Personally, am fine with moderate success and having my time free to pursue
interests - learning, reading, etc. But I am bothered about it, when friends
ask me about it. As in general, if someone has chosen an off beat path (i.e.
startup or similar or anything other than _normal_ corporate life) people have
more questions.

Also, we all wish that we ought to be more successful than we are. Am middle
aged (40s), so have some regrets about not investing better. Not that have
done bad. But could definitely have done better, if devoted more time on it,
than focusing 100% of energy on startup.

Added later: (In the vein of some other comments) Today morning, I did an
exercise, of trying to remember, how many people I have helped in life, in a
way that their life got better. And also trying to remember how many people
who helped me in a similar way. The exercise left me happier. Just stating it
here, to say there are several ways of measuring our lives.

------
psyc
Work on not desiring outcomes so much. You have little control over it. Do the
best you can, and appreciate the journey. You can even learn to appreciate
pain and suffering as interesting phenomena. Meditation can make them less
overwhelming or vexing. Let go a little. Be in the moment. Notice and observe.
Judge yourself less. Enjoy cheap or free entertainment, fresh air, and
exercise.

------
sbinthree
Lots of good advise here. One further thought I would add based on recent
experience is to define.

Failure at my company is running out of money. The mission is one I want to
work on for a long time, so it's only failure if we run out of money. I'm not
measuring opportunity cost, it's our own capital, and it seems to be worth
continuing in a sense that we still have new ideas to try and customers to
talk to and learn from, so running out of money is failure and everything else
is learning and growing.

Failure in my personal life would just be failing to live up to my commitments
to the people that depend on me and that I care about. I choose what my
commitments are, and they are entirely internal to me and not comparable to
other people, so I have a strong internal locus of control about it and don't
worry about comparing myself to others.

Success is nebulous. Failure is pretty clear. If you are fear motivated like I
am, the lack of an apartment is more motivating than the fantasy of the
mansion. So that's how I have done it lately.

------
rootsudo
Ketamine. LSD. Significant Other. Money in the bank.

------
alex_hitchins
What means success to you? Why does that one thing matter more than others.
I've done this and realised that what I thought my yardstick for success was
more other peoples.

I don't know if it's on this topic, but the book "The Subtle art of not giving
a f*&k" is something I want to read (or listen to) as I think it's written to
help this mindset.

------
j45
There's a lot out there saying to focus on the journey and not the
destination.

The best advice a mentor gave me is to realize that the destination is
developing the best mindset for any journey.
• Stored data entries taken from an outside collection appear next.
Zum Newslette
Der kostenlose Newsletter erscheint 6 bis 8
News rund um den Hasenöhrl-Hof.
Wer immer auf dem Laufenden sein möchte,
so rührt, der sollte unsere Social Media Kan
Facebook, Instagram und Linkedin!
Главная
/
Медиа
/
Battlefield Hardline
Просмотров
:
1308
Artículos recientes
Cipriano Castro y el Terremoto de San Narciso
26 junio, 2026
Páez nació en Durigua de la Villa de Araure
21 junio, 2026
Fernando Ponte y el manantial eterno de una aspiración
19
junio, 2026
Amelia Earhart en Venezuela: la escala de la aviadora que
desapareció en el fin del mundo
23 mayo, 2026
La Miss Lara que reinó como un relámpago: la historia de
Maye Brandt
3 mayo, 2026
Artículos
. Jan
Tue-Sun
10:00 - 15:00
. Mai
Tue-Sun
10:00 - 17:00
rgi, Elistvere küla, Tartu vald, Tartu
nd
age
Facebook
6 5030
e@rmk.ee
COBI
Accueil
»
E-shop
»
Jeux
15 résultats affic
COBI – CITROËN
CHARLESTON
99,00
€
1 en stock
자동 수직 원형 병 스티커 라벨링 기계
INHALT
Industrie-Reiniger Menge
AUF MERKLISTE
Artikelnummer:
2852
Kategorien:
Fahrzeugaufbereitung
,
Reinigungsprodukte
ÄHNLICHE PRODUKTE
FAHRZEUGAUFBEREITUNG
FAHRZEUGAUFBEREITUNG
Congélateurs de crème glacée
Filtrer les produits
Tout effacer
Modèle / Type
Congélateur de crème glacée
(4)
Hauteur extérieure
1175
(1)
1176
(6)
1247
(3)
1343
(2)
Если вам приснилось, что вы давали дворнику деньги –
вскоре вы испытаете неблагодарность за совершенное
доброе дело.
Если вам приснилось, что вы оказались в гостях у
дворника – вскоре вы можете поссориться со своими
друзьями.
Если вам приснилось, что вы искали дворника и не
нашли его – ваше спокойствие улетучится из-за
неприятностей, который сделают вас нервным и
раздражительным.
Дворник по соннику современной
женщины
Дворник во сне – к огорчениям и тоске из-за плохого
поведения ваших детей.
There is no better feeling than learning, knowing and remembering where your
compass is headed and chasing after it without thinking of success, because it
is success.

Results, and progress become a product of multiple destinations on the
journey. What kind of mindset?

Reframe success to be having the opportunity to try things and learn things
every day. If you do the right things, and become the best you can be, success
will chase you.

The other is to learn a practice of patience while working hard.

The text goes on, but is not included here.